Global capital is looking for fertile ground to take root in and it is turning its eyes toward Greece, which at the moment is quite cheap. The markets are starting to see that, politically, it would be difficult for the country to be derailed as it was in 2015.
But they do not believe Prime Minister Alexis Tsipras is a politician that can shock the economy into growth. Sure, when he speaks to them, and he does so frequently, he shows that he has learned their language. However, when he is governing, he doesn’t appear to understand what needs to change in our country in order for it to regain its credibility. Either that or he does not have the political courage to impose it on his comrades.
But they are thinking practically. They are following the public opinion polls and believe it certain based on those polls that New Democracy will win the next elections, and win with an agenda that is much more pro-European and pro-business than theirs. They of course have their reservations as to whether their leader will be able to control the “old guard” within his party, but that will be judged much later.
It is in everyone’s interest for the country to return to normality. It is in Tsipras’s because he needs to have in his mind a narrative that can yield him positive results. It can be assumed that he, like his predecessors, believes that the recovery will come, unemployment will fall and that will result in a critical bloc of voters returning to his fold.

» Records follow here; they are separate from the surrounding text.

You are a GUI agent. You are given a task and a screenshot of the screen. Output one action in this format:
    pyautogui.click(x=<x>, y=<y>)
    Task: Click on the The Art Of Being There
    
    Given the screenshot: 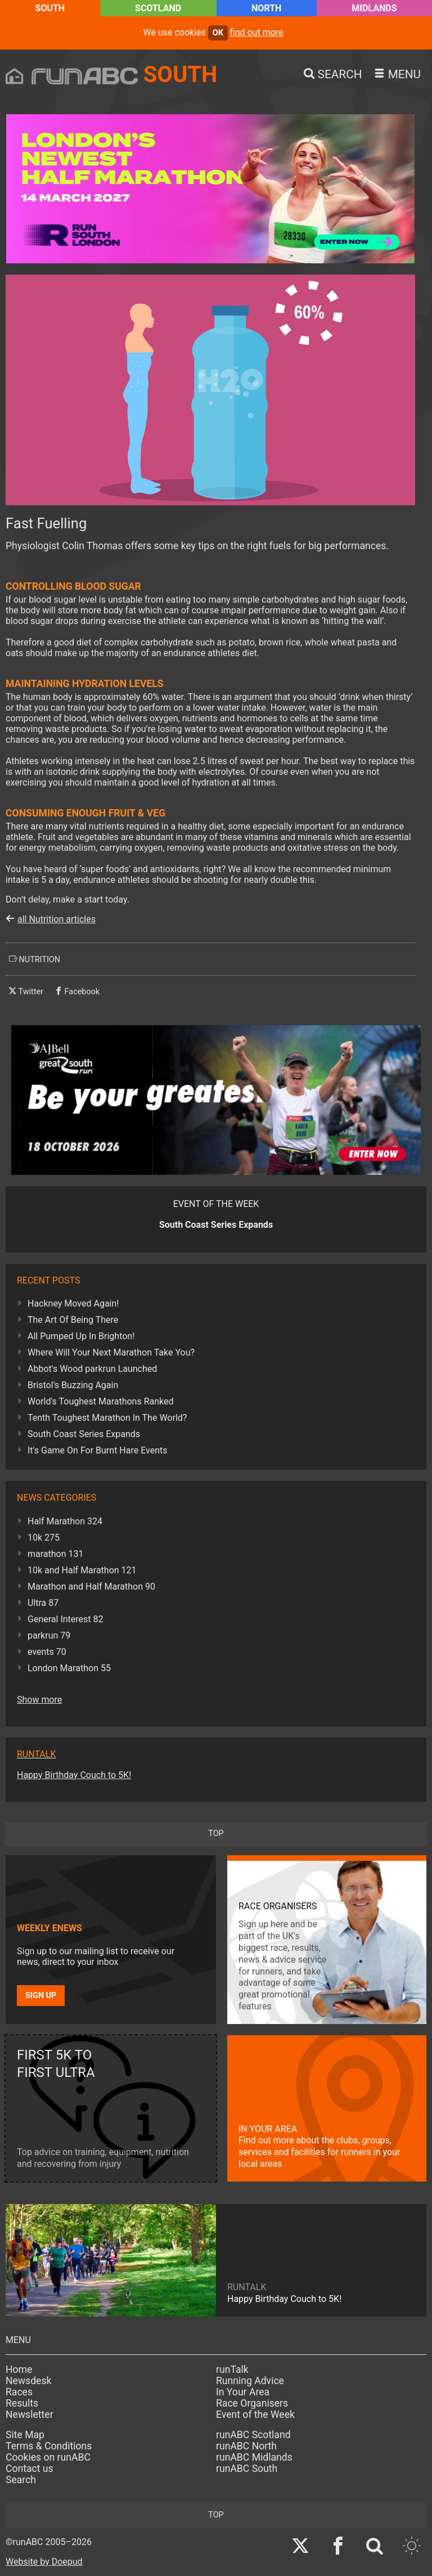 What is the action you would take?
    pyautogui.click(x=73, y=1319)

It is in New Democracy leader Kyriakos Mitsotakis’s interest too, because he does not want to inherit a mess so bad that he’ll have to deal with another round of bank recapitalizations or pension reforms as soon as he gets into office. Today’s government has borne the brunt of the political cost when it comes to austerity. A normal country, however, needs proper public administration, justice, education and domestic security. They may be able to temporarily raise the stock market, but long-term investors need to know that they’re putting their money into a truly well-functioning, European country.
The prime minister either does not understand this or cannot, because it will anger his clients and his partisan hardliners.